Collected data entries
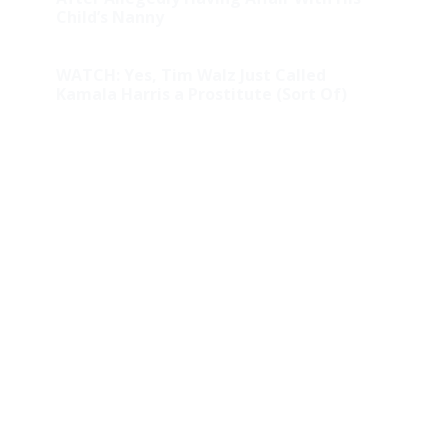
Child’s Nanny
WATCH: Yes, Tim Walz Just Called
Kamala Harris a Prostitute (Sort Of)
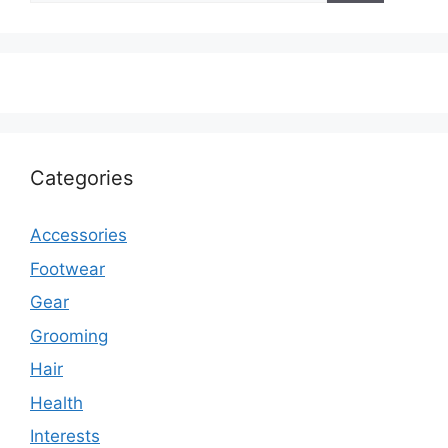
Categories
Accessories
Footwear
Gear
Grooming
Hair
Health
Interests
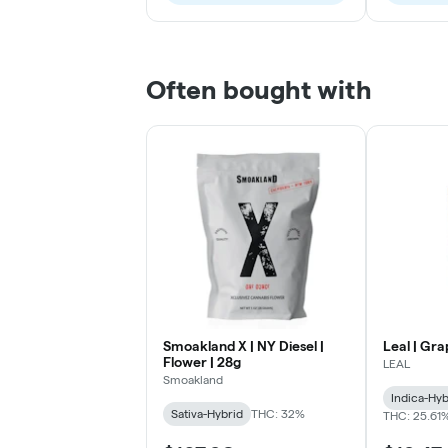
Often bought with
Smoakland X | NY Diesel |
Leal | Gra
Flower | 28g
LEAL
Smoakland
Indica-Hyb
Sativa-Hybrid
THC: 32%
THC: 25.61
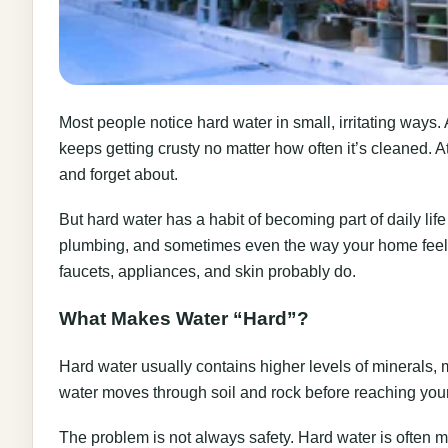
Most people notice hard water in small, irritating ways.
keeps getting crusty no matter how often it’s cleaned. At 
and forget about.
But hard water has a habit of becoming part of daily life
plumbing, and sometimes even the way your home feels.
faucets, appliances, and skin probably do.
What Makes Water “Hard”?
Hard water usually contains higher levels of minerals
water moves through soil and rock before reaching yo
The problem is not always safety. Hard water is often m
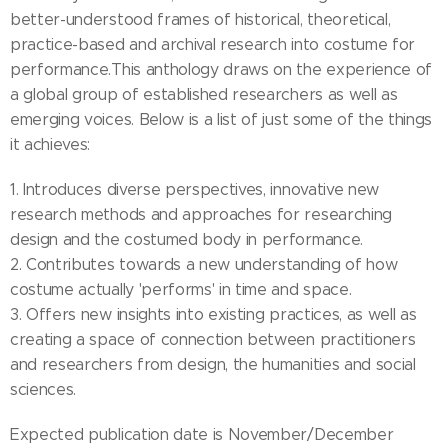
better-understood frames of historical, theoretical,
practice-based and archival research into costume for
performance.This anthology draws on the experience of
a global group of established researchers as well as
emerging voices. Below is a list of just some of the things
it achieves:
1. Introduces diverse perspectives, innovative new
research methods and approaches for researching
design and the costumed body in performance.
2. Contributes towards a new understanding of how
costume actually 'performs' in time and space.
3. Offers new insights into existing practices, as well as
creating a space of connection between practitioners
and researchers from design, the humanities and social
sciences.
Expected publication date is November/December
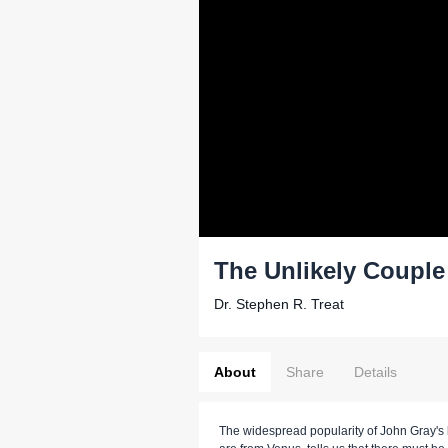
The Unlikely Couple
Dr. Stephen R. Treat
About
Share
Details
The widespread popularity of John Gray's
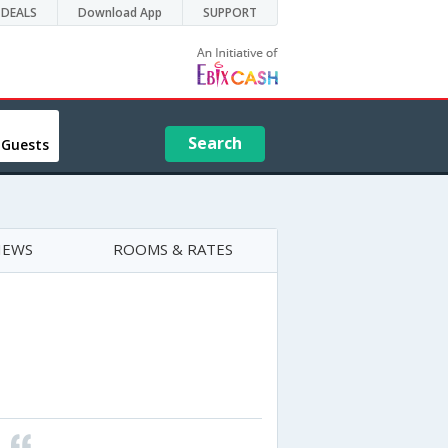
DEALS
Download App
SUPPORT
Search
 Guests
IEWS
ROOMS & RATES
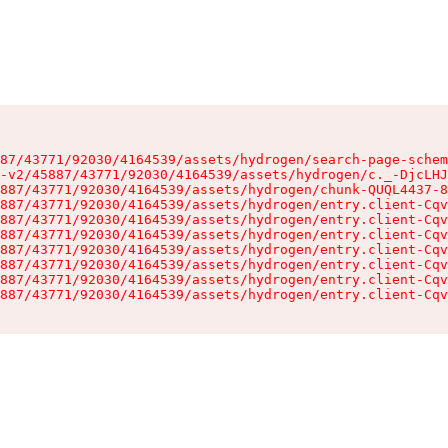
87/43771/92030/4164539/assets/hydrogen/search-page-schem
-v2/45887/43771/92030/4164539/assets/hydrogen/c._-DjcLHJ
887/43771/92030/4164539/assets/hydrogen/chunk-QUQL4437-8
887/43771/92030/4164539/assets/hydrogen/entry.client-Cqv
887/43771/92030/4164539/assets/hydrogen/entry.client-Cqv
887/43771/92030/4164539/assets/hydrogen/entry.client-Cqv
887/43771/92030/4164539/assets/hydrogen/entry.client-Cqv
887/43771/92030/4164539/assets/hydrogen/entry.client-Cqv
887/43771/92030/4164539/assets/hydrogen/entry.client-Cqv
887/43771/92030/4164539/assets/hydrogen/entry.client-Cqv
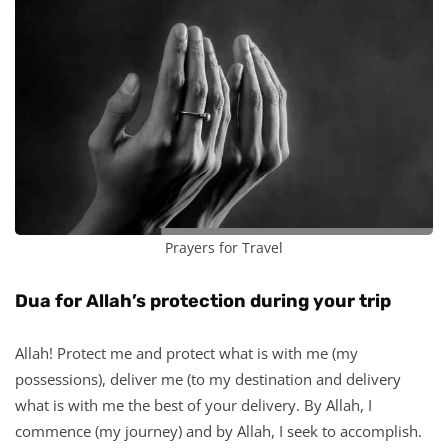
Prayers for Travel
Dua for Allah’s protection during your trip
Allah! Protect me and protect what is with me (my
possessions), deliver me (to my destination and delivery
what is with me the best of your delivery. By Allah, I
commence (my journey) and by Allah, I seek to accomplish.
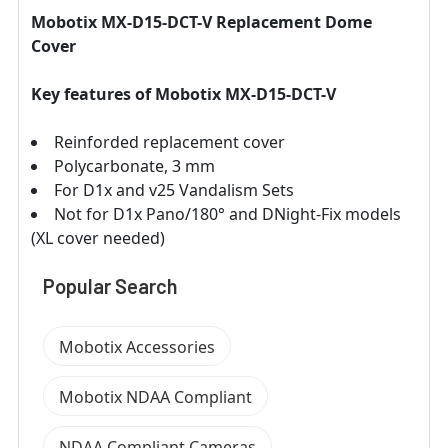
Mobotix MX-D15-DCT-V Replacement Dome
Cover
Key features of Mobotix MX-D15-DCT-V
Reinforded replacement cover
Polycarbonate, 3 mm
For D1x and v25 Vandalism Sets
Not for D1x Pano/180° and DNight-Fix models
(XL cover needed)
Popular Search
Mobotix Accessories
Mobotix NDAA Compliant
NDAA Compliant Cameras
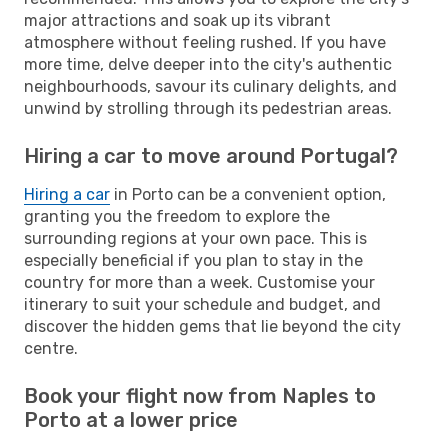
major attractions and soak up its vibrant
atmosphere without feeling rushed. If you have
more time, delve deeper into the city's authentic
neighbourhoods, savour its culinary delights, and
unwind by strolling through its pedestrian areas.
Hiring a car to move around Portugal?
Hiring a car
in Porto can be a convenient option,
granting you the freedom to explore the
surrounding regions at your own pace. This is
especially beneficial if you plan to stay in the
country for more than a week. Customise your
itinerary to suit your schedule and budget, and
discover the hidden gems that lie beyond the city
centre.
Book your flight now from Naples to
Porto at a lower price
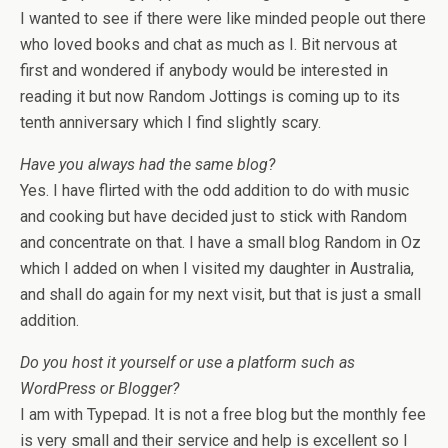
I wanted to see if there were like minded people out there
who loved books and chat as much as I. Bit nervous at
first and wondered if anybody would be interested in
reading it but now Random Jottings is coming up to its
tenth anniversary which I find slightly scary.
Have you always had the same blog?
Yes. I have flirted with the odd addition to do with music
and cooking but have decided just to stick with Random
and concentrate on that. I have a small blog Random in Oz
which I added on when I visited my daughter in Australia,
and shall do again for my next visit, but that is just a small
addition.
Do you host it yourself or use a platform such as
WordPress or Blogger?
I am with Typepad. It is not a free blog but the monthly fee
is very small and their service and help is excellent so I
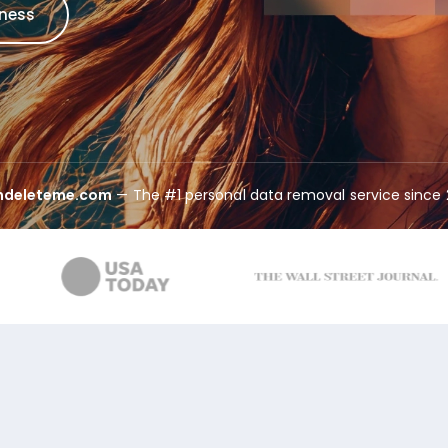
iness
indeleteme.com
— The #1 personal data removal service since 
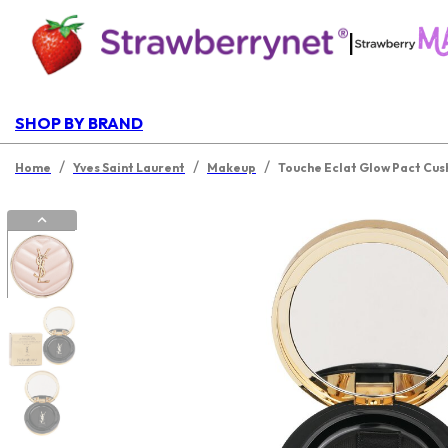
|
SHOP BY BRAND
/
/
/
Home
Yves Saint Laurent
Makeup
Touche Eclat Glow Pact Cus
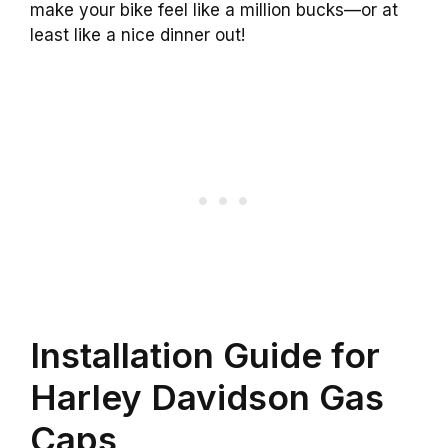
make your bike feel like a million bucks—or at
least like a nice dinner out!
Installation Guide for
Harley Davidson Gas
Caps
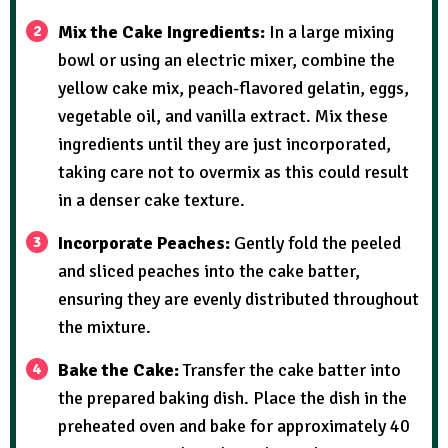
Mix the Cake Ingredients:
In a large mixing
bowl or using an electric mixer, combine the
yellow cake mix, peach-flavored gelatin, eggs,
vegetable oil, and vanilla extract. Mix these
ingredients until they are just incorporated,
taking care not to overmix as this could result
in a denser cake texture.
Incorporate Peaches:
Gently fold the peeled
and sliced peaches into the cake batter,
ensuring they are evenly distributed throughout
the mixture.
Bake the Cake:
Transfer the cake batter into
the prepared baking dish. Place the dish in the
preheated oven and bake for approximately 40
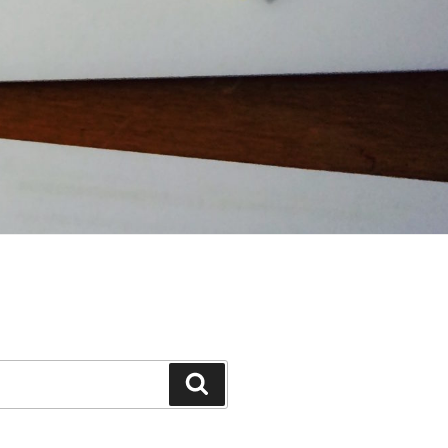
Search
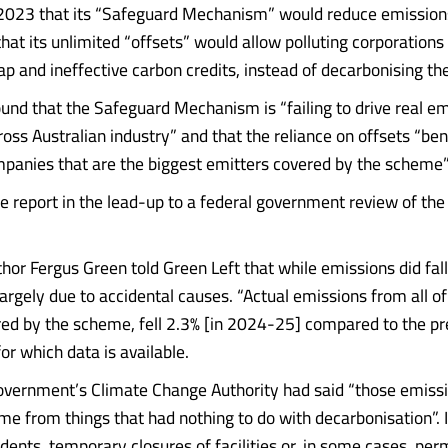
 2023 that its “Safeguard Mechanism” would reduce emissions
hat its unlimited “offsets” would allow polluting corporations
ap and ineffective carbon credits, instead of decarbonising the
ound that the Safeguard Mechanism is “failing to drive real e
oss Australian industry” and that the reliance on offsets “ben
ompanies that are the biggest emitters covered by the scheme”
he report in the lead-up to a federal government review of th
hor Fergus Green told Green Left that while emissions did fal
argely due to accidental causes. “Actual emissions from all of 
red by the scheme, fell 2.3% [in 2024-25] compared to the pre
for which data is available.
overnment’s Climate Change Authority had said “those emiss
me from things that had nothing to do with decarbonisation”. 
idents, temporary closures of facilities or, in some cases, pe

## What to work on
How many lines in the entries contain the string "they"? Give the number only.

## Reply to the task
2